ARCHIVE
ROBERT PALMER
The Island Years 1974-1985 EDSEL/DEMON 8/10
Rock, pop, soul, funk, reggae: a musical Zelig reappraised
REDISCOVERED
Uncovering the underrated and overlooked
Top hole: Palmer at the Holiday Star Theater, Merrillville, Indiana, May 1986
PAUL NATKIN/GETTY IMAGES
ROBERT PALMER, who died 20 years ago, aged only 54, was a Zelig-like figure in pop history, someone whose musical life intersected with everyone from Elkie Brooks to Gary Numan, from Little Feat to Duran Duran, Chic to Talking Heads, The Meters to UB40, the Brecker Brothers to Chaka Khan.
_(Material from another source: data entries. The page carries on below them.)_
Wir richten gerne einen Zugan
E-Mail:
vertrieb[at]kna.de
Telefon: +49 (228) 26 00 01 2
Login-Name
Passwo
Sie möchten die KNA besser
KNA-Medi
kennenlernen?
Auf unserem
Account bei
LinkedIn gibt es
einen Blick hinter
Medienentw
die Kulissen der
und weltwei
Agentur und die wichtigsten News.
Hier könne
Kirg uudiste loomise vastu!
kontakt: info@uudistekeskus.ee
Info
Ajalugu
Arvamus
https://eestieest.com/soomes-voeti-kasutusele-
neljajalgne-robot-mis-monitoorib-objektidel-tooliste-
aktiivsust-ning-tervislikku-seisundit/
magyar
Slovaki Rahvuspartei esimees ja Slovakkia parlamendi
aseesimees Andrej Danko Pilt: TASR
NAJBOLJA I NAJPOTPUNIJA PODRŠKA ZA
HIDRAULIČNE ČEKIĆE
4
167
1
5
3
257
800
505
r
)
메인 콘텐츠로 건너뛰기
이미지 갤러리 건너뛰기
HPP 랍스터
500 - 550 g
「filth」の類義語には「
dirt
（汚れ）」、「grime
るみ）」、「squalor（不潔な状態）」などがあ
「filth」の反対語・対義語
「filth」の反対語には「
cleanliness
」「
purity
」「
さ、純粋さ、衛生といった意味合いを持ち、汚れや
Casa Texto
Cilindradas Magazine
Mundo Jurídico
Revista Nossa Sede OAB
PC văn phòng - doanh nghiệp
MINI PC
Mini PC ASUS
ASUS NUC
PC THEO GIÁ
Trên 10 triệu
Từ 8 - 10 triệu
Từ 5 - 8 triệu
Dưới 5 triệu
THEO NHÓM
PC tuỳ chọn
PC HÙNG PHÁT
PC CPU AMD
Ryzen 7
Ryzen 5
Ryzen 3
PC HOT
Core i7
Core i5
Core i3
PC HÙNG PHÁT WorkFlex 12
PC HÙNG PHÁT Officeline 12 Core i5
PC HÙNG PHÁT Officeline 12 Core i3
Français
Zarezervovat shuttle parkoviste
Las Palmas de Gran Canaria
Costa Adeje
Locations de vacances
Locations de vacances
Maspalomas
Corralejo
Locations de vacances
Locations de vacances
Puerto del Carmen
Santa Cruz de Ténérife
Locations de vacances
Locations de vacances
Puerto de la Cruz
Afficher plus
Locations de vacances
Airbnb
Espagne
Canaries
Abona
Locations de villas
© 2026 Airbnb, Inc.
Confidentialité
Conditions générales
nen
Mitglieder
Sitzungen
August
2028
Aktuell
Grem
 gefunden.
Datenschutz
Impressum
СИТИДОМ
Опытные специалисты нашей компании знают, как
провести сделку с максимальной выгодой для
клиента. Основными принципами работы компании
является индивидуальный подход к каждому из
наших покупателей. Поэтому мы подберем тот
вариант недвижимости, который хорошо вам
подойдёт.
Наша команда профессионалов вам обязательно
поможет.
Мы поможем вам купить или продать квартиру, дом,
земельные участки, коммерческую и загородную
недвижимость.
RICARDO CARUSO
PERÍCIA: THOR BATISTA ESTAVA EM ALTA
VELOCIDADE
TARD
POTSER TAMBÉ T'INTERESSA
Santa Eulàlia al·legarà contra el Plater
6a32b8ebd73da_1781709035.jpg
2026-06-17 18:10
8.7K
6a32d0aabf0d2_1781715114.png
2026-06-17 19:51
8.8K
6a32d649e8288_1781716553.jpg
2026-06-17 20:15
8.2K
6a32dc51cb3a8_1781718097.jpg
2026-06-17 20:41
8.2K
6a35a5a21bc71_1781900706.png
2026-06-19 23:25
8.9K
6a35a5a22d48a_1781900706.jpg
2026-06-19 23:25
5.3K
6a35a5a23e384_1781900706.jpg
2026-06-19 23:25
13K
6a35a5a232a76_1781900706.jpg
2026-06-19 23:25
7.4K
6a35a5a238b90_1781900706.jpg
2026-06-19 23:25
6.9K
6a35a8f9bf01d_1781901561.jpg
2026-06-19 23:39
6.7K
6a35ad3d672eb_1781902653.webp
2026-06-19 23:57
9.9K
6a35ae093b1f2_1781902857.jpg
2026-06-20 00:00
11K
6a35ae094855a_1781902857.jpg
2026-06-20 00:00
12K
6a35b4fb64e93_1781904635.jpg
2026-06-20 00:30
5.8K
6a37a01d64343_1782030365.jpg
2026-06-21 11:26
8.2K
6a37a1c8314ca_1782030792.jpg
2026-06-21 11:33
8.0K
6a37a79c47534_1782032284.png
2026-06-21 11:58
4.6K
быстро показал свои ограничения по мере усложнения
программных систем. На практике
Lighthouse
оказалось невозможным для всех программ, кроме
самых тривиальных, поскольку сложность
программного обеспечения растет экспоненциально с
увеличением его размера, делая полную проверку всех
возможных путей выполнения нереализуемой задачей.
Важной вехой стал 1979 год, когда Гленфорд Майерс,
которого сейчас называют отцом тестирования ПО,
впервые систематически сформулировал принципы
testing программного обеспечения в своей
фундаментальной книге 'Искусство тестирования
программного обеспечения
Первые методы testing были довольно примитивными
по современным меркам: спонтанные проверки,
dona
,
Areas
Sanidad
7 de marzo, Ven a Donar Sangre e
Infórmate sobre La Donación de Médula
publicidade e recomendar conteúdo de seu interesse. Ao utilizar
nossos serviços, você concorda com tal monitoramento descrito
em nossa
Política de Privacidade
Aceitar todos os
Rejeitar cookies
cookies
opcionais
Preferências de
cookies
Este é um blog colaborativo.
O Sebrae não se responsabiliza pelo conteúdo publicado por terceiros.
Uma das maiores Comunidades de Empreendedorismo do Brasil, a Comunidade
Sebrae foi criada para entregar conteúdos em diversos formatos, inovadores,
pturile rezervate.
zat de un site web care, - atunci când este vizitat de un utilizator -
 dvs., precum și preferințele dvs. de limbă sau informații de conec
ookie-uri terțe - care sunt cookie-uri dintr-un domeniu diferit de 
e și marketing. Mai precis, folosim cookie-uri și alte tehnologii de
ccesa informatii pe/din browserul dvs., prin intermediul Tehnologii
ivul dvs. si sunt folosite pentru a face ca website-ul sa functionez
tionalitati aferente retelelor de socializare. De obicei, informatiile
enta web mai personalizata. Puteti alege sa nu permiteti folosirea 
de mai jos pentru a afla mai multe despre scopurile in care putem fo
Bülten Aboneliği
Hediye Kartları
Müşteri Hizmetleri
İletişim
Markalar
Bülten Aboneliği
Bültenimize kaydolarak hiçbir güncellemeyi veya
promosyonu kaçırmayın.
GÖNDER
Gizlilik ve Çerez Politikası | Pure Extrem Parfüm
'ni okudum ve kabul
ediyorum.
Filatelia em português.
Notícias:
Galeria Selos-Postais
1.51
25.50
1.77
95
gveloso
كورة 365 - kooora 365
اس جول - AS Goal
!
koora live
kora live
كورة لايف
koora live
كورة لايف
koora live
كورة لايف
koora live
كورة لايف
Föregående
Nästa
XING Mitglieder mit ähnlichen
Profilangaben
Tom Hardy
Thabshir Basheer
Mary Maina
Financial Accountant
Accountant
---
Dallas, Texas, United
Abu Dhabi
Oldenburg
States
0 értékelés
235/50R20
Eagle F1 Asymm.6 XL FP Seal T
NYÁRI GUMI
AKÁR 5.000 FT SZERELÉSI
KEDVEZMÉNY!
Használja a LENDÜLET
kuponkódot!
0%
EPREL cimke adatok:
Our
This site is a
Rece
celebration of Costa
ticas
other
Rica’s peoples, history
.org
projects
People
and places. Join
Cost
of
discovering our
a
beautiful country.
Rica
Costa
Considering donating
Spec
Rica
In the popular consciousness he’ll forever be the sleazeball crooner in Terence Donovan’s oft-parodied video for “Addicted To Love”, backed by a band of identically clad female models. But this nine-disc boxset of his 11 years at Island Records puts a strong case that Palmer was Yorkshire’s own answer to Hall & Oates or Bobby Caldwell: the quintessence of “blue-eyed soul”, though his “soul” incorporated everything from Allen Toussaint to Jam & Lewis. He also fits neatly into that lineage of white Brits – Ken Colyer, Alexis Korner, Eric Burdon, Chris Blackwell – who almost became custodians of African-American music.